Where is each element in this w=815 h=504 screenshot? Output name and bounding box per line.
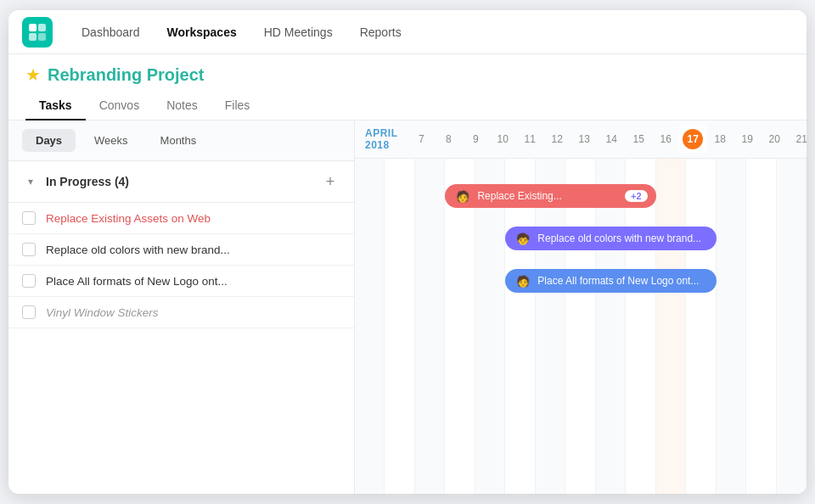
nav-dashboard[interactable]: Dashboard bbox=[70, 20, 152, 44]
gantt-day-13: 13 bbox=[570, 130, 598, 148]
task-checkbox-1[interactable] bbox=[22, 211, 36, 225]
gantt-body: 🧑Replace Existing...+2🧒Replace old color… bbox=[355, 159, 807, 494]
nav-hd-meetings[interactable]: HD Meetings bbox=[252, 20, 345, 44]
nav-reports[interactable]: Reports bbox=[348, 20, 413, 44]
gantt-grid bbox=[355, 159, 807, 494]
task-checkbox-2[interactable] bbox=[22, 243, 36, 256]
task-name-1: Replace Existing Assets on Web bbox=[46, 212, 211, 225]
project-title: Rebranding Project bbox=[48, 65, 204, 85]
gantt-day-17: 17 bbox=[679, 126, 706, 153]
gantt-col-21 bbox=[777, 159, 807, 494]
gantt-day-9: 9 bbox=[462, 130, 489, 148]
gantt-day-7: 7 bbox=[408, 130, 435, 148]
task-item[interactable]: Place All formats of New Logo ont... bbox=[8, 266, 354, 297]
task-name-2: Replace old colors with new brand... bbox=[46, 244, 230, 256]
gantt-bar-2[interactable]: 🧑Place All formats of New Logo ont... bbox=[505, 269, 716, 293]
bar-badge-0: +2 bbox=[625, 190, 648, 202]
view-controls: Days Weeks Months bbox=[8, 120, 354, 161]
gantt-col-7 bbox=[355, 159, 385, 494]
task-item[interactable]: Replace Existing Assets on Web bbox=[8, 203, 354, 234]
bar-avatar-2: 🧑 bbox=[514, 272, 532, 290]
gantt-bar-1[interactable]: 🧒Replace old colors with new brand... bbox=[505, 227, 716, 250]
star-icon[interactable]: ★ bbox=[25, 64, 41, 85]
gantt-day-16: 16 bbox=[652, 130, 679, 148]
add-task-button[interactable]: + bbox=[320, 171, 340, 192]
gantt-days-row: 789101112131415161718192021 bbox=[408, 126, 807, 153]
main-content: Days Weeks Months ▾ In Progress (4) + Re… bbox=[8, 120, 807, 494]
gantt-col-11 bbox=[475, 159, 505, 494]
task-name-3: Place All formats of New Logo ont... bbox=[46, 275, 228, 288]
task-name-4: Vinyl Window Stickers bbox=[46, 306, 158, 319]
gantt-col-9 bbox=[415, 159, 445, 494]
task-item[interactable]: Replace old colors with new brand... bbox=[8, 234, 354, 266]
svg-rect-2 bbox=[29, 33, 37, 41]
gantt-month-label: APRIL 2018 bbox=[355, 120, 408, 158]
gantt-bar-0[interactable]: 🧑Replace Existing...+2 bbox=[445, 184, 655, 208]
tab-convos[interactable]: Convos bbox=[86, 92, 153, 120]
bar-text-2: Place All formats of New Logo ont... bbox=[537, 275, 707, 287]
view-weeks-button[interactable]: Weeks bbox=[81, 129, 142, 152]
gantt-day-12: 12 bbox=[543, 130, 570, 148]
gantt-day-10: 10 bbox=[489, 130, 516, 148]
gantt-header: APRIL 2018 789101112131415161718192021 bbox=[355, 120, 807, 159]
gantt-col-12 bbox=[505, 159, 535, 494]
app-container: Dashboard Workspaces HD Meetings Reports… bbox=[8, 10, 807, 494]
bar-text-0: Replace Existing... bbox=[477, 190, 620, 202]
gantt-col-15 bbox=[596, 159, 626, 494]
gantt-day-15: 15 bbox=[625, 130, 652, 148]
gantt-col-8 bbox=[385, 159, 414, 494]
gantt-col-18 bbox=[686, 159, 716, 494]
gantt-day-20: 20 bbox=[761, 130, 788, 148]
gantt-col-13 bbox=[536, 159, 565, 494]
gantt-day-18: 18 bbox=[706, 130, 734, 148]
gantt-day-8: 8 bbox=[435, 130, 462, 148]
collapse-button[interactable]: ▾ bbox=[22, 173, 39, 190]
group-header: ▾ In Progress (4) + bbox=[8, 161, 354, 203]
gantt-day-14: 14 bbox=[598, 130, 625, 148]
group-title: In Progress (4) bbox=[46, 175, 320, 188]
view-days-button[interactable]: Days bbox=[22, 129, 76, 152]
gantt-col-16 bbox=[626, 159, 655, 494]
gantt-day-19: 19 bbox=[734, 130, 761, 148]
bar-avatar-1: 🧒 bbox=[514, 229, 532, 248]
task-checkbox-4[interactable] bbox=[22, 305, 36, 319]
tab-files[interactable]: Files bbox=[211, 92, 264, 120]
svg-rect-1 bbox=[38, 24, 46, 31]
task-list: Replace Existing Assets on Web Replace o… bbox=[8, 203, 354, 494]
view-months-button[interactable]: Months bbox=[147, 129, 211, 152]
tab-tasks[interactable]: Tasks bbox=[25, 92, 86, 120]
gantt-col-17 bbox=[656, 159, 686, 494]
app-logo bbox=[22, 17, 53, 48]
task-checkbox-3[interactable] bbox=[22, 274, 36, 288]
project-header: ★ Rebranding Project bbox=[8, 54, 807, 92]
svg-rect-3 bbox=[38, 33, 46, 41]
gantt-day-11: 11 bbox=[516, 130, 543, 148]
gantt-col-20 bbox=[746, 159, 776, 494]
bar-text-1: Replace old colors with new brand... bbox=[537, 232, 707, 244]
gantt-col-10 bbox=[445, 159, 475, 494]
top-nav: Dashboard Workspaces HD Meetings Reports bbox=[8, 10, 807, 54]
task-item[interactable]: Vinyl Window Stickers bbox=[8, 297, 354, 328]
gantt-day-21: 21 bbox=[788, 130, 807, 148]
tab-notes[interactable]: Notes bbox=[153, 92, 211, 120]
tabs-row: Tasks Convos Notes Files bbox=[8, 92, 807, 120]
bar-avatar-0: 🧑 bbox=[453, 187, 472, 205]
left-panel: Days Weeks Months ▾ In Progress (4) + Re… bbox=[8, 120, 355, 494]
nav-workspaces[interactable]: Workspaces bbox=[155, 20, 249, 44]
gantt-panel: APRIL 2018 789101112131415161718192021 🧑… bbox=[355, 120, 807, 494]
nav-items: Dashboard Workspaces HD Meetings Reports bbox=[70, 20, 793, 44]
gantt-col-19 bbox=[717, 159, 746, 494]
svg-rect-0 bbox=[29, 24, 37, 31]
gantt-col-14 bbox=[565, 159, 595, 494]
----------------
■ Exercise goal ■
Drop the images; restate the listing exactly.

■ Result of the task ■
Where is each element in this w=815 h=504 screenshot? Output name and bounding box per line.
nav-dashboard[interactable]: Dashboard bbox=[70, 20, 152, 44]
gantt-day-13: 13 bbox=[570, 130, 598, 148]
task-checkbox-1[interactable] bbox=[22, 211, 36, 225]
gantt-body: 🧑Replace Existing...+2🧒Replace old color… bbox=[355, 159, 807, 494]
nav-hd-meetings[interactable]: HD Meetings bbox=[252, 20, 345, 44]
nav-reports[interactable]: Reports bbox=[348, 20, 413, 44]
gantt-grid bbox=[355, 159, 807, 494]
task-checkbox-2[interactable] bbox=[22, 243, 36, 256]
task-name-1: Replace Existing Assets on Web bbox=[46, 212, 211, 225]
project-title: Rebranding Project bbox=[48, 65, 204, 85]
gantt-day-17: 17 bbox=[679, 126, 706, 153]
gantt-col-21 bbox=[777, 159, 807, 494]
gantt-day-9: 9 bbox=[462, 130, 489, 148]
gantt-day-7: 7 bbox=[408, 130, 435, 148]
task-item[interactable]: Place All formats of New Logo ont... bbox=[8, 266, 354, 297]
task-name-2: Replace old colors with new brand... bbox=[46, 244, 230, 256]
gantt-bar-2[interactable]: 🧑Place All formats of New Logo ont... bbox=[505, 269, 716, 293]
bar-badge-0: +2 bbox=[625, 190, 648, 202]
view-controls: Days Weeks Months bbox=[8, 120, 354, 161]
gantt-col-7 bbox=[355, 159, 385, 494]
task-item[interactable]: Replace Existing Assets on Web bbox=[8, 203, 354, 234]
bar-avatar-2: 🧑 bbox=[514, 272, 532, 290]
gantt-bar-1[interactable]: 🧒Replace old colors with new brand... bbox=[505, 227, 716, 250]
star-icon[interactable]: ★ bbox=[25, 64, 41, 85]
gantt-day-16: 16 bbox=[652, 130, 679, 148]
add-task-button[interactable]: + bbox=[320, 171, 340, 192]
gantt-days-row: 789101112131415161718192021 bbox=[408, 126, 807, 153]
main-content: Days Weeks Months ▾ In Progress (4) + Re… bbox=[8, 120, 807, 494]
gantt-col-11 bbox=[475, 159, 505, 494]
task-name-3: Place All formats of New Logo ont... bbox=[46, 275, 228, 288]
task-name-4: Vinyl Window Stickers bbox=[46, 306, 158, 319]
gantt-col-9 bbox=[415, 159, 445, 494]
task-item[interactable]: Replace old colors with new brand... bbox=[8, 234, 354, 266]
svg-rect-2 bbox=[29, 33, 37, 41]
gantt-month-label: APRIL 2018 bbox=[355, 120, 408, 158]
gantt-bar-0[interactable]: 🧑Replace Existing...+2 bbox=[445, 184, 655, 208]
tab-convos[interactable]: Convos bbox=[86, 92, 153, 120]
bar-text-2: Place All formats of New Logo ont... bbox=[537, 275, 707, 287]
view-weeks-button[interactable]: Weeks bbox=[81, 129, 142, 152]
gantt-day-12: 12 bbox=[543, 130, 570, 148]
gantt-day-10: 10 bbox=[489, 130, 516, 148]
gantt-header: APRIL 2018 789101112131415161718192021 bbox=[355, 120, 807, 159]
gantt-col-12 bbox=[505, 159, 535, 494]
app-container: Dashboard Workspaces HD Meetings Reports… bbox=[8, 10, 807, 494]
bar-text-0: Replace Existing... bbox=[477, 190, 620, 202]
gantt-col-15 bbox=[596, 159, 626, 494]
gantt-day-15: 15 bbox=[625, 130, 652, 148]
gantt-col-8 bbox=[385, 159, 414, 494]
gantt-col-18 bbox=[686, 159, 716, 494]
gantt-day-20: 20 bbox=[761, 130, 788, 148]
gantt-col-13 bbox=[536, 159, 565, 494]
gantt-day-18: 18 bbox=[706, 130, 734, 148]
gantt-day-8: 8 bbox=[435, 130, 462, 148]
collapse-button[interactable]: ▾ bbox=[22, 173, 39, 190]
group-header: ▾ In Progress (4) + bbox=[8, 161, 354, 203]
gantt-day-14: 14 bbox=[598, 130, 625, 148]
group-title: In Progress (4) bbox=[46, 175, 320, 188]
view-days-button[interactable]: Days bbox=[22, 129, 76, 152]
gantt-col-16 bbox=[626, 159, 655, 494]
gantt-day-19: 19 bbox=[734, 130, 761, 148]
bar-avatar-1: 🧒 bbox=[514, 229, 532, 248]
task-checkbox-4[interactable] bbox=[22, 305, 36, 319]
tab-files[interactable]: Files bbox=[211, 92, 264, 120]
svg-rect-1 bbox=[38, 24, 46, 31]
task-list: Replace Existing Assets on Web Replace o… bbox=[8, 203, 354, 494]
view-months-button[interactable]: Months bbox=[147, 129, 211, 152]
tab-tasks[interactable]: Tasks bbox=[25, 92, 86, 120]
gantt-col-17 bbox=[656, 159, 686, 494]
app-logo bbox=[22, 17, 53, 48]
task-checkbox-3[interactable] bbox=[22, 274, 36, 288]
project-header: ★ Rebranding Project bbox=[8, 54, 807, 92]
svg-rect-3 bbox=[38, 33, 46, 41]
gantt-day-11: 11 bbox=[516, 130, 543, 148]
gantt-col-20 bbox=[746, 159, 776, 494]
bar-text-1: Replace old colors with new brand... bbox=[537, 232, 707, 244]
gantt-col-10 bbox=[445, 159, 475, 494]
top-nav: Dashboard Workspaces HD Meetings Reports bbox=[8, 10, 807, 54]
task-item[interactable]: Vinyl Window Stickers bbox=[8, 297, 354, 328]
gantt-day-21: 21 bbox=[788, 130, 807, 148]
tab-notes[interactable]: Notes bbox=[153, 92, 211, 120]
tabs-row: Tasks Convos Notes Files bbox=[8, 92, 807, 120]
bar-avatar-0: 🧑 bbox=[453, 187, 472, 205]
left-panel: Days Weeks Months ▾ In Progress (4) + Re… bbox=[8, 120, 355, 494]
nav-workspaces[interactable]: Workspaces bbox=[155, 20, 249, 44]
gantt-panel: APRIL 2018 789101112131415161718192021 🧑… bbox=[355, 120, 807, 494]
nav-items: Dashboard Workspaces HD Meetings Reports bbox=[70, 20, 793, 44]
gantt-col-19 bbox=[717, 159, 746, 494]
svg-rect-0 bbox=[29, 24, 37, 31]
gantt-col-14 bbox=[565, 159, 595, 494]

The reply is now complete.